Available records:
________________

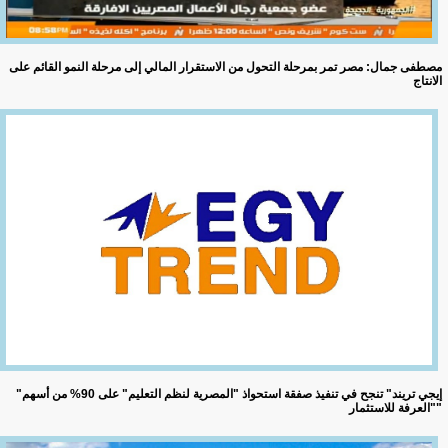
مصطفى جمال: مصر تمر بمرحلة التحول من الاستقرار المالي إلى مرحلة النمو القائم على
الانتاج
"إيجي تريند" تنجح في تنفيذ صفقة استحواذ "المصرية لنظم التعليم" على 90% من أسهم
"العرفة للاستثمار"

________________

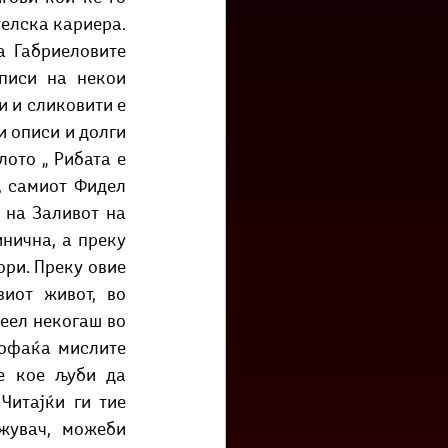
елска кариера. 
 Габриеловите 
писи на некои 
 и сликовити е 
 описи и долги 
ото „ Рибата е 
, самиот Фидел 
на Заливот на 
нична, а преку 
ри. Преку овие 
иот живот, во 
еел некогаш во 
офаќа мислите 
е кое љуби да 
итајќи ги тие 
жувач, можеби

________________

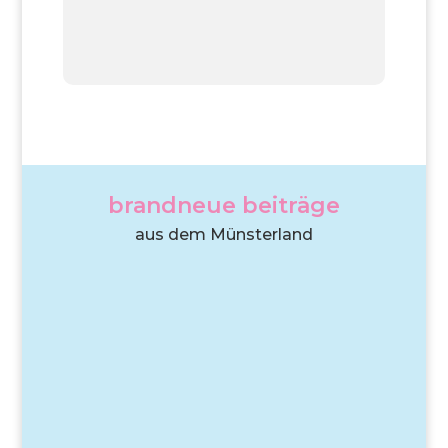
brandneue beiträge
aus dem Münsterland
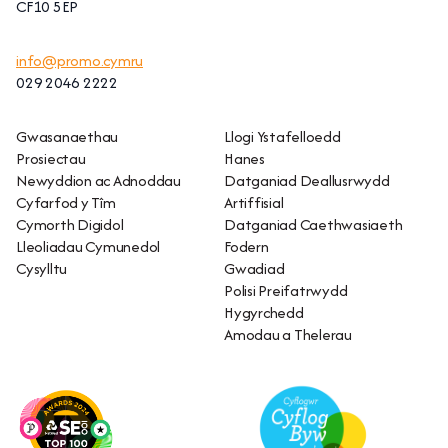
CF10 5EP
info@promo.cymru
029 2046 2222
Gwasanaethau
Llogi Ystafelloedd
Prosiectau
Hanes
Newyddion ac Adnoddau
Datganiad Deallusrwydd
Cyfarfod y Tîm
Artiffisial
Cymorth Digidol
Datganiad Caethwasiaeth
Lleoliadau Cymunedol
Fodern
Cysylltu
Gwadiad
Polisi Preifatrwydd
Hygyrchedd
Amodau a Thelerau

________________

What the task asks: Everything in the material above from the line that has "Gwasanaethau" through the line that has "Amodau a Thelerau" must be duplicated exactly, with no other lines given.

Response to the task:
Gwasanaethau
Llogi Ystafelloedd
Prosiectau
Hanes
Newyddion ac Adnoddau
Datganiad Deallusrwydd
Cyfarfod y Tîm
Artiffisial
Cymorth Digidol
Datganiad Caethwasiaeth
Lleoliadau Cymunedol
Fodern
Cysylltu
Gwadiad
Polisi Preifatrwydd
Hygyrchedd
Amodau a Thelerau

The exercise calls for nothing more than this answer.